Mitis Iudex, Dominus Iesus will allow for a diocesan bishop to permit a single clerical judge without having to request permission from the U.S. Conference of Catholic Bishops. Pope Francis does ask, however, that, where possible, two assessors be appointed in cases where a single clerical judge is used, in order to assist the judge in determining the decision. An appellate tribunal must still use a panel of judges.
4. The use of laypersons as judges has been allowed with the 1983 Code of Canon Law. However, currently, there can only be one layperson on a collegiate tribunal (panel of judges) to fill out the panel of judges (Canon 1421.2). Mitis Iudex, Dominus Iesus will allow a panel of lay judges to decide the case as long as one of the judges is a cleric. The presumption is that the clerical judge still is the one who serves as the presiding judge (ponens). This can help in the staffing of tribunals and in dealing with backlogs.

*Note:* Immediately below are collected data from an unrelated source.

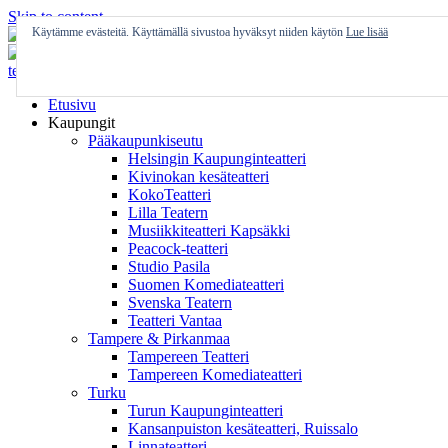
Skip to content
Käytämme evästeitä. Käyttämällä sivustoa hyväksyt niiden käytön
Lue lisää
Etusivu
Kaupungit
Pääkaupunkiseutu
Helsingin Kaupunginteatteri
Kivinokan kesäteatteri
KokoTeatteri
Lilla Teatern
Musiikkiteatteri Kapsäkki
Peacock-teatteri
Studio Pasila
Suomen Komediateatteri
Svenska Teatern
Teatteri Vantaa
Tampere & Pirkanmaa
Tampereen Teatteri
Tampereen Komediateatteri
Turku
Turun Kaupunginteatteri
Kansanpuiston kesäteatteri, Ruissalo
Linnateatteri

5. A technical but important change also is the testimony of one witness. Currently, the testimony or declaration of one witness is not sufficient to constitute full proof. In other words, a person’s claim must be corroborated in order to count as full, accepted proof. Mitis Iudex, Dominus Iesus allows the testimony of one person to be taken as full proof under certain circumstances, such as if the credibility is supported, if there are no other contrary proofs, if the statement was made in one’s official capacity (ex officio), etc. However, it should be noted that if there is a reason to doubt the credibility of the person, whether malicious or not, the uncorroborated testimony still cannot be counted as full proof.
6. Finally, an interesting tidbit is the Marian dimension of the document, not so much in its words or content, but in the dates — it was signed by Pope Francis on the Solemnity of the Assumption (Aug. 15); released on the Nativity of the Blessed Virgin Mary (Sept. 8); and will take effect on the Solemnity of the Immaculate Conception (Dec. 8). May the Blessed Virgin, in her maternal protection, watch over the Church and over marriage and families as these reforms are implemented.
Benedict Nguyen is a canon and civil lawyer.
He serves as the canonical counsel and theological adviser
for the Diocese of Corpus Christi, Texas.
He is also an adjunct professor for the Avila Institute for Spiritual Formation.